What you have to do:
Reproduce, exactly and in full, the records that follow, minus any pictures.

** Opening Recorded data block **

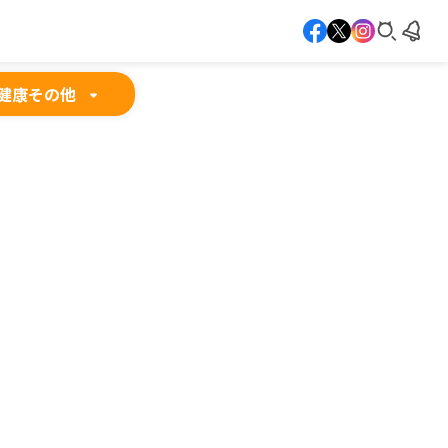
健康
その他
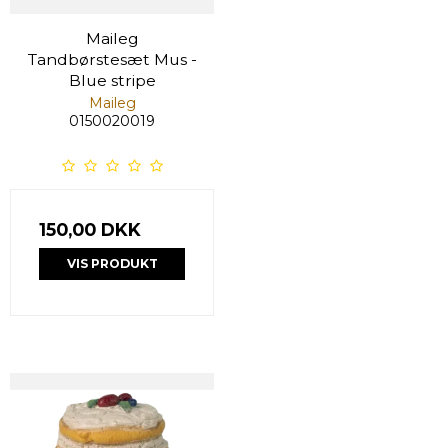
Maileg
Tandbørstesæt Mus -
Blue stripe
Maileg
0150020019
150,00 DKK
VIS PRODUKT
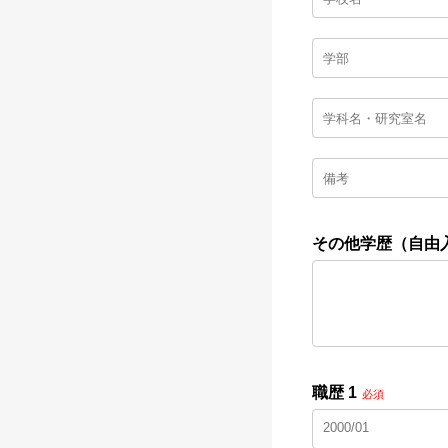
その他学歴（自由
職歴 1
必須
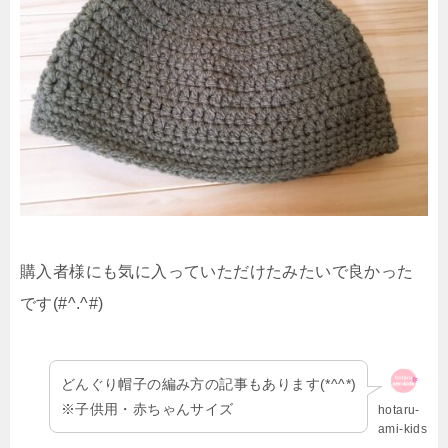
購入者様にも気に入っていただけたみたいで良かった
です(#^.^#)
どんぐり帽子の編み方の記事もあります(*^^*)
※子供用・赤ちゃんサイズ
hotaru-
ami-kids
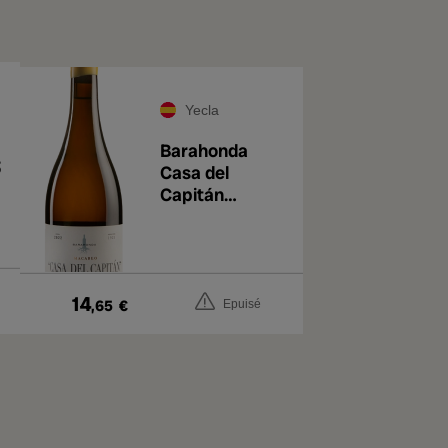
Yecla
Barahonda
3
Casa del
Capitán
Macabeo 2022
14
,65
€
Epuisé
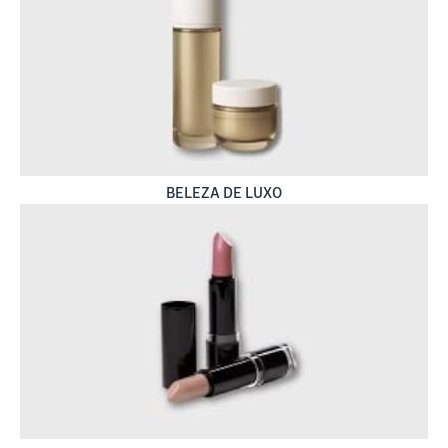
BELEZA DE LUXO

** Closing Recorded data block **

Task result:
健康
その他
Maileg
Tandbørstesæt Mus -
Blue stripe
Maileg
0150020019
150,00 DKK
VIS PRODUKT
その他学歴（自由
職歴 1
必須
購入者様にも気に入っていただけたみたいで良かった
です(#^.^#)
どんぐり帽子の編み方の記事もあります(*^^*)
※子供用・赤ちゃんサイズ
hotaru-
ami-kids
Yecla
Barahonda
3
Casa del
Capitán
Macabeo 2022
14
,65
€
Epuisé
BELEZA DE LUXO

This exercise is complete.